§ The task:
Please copy each line of the records below that holds the word "will".

Provided data Block Start

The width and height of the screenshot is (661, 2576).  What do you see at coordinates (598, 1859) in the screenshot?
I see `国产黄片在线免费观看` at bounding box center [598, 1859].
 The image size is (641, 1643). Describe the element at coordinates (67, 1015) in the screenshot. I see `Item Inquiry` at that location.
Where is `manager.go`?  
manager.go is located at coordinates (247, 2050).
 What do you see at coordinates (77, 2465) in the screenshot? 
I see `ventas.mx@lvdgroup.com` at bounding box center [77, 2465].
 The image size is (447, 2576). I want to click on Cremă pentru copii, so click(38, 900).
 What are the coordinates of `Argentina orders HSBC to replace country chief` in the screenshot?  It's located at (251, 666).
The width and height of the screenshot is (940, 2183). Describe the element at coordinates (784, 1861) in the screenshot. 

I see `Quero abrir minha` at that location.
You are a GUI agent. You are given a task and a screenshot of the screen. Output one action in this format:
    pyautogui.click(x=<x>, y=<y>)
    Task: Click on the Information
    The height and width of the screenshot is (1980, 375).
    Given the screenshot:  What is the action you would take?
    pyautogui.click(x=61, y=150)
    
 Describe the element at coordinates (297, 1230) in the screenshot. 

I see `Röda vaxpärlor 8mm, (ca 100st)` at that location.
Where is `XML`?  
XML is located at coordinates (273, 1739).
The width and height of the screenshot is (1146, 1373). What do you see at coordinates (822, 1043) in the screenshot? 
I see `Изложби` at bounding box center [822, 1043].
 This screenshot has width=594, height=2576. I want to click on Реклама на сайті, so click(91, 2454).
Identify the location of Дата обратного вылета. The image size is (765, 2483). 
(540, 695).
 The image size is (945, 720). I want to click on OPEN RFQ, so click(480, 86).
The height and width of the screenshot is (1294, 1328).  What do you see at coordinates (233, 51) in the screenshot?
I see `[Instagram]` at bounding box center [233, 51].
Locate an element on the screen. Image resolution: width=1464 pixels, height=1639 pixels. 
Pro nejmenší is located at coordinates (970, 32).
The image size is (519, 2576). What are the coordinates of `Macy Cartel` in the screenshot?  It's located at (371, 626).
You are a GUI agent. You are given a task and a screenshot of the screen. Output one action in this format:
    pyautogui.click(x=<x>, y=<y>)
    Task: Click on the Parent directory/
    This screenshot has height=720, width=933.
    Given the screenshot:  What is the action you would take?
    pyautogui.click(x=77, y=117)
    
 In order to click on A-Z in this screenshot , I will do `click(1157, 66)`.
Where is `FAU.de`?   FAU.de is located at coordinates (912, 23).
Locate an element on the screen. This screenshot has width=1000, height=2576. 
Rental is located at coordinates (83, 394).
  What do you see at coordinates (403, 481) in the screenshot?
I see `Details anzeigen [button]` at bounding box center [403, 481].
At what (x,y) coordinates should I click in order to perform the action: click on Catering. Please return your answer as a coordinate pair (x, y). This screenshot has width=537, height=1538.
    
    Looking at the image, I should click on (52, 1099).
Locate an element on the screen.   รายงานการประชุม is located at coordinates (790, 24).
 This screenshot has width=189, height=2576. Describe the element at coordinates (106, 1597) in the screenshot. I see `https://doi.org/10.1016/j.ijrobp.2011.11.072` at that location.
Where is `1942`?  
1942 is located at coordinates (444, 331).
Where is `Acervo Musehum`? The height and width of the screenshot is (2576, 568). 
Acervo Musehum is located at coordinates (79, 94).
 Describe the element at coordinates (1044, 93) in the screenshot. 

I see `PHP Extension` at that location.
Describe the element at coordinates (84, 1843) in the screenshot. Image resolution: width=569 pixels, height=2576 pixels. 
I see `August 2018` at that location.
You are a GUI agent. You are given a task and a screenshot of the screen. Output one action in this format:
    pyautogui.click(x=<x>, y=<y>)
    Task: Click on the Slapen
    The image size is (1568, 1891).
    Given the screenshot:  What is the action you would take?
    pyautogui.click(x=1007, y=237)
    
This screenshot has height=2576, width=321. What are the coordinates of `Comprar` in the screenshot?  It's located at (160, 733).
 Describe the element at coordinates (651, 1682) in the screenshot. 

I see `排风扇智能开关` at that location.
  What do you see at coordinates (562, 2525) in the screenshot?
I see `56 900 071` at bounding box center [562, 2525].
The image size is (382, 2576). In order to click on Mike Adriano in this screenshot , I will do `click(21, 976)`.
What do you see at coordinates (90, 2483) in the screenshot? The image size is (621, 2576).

Provided data Block End

§ Result of this task:
 In order to click on A-Z in this screenshot , I will do `click(1157, 66)`.
The image size is (382, 2576). In order to click on Mike Adriano in this screenshot , I will do `click(21, 976)`.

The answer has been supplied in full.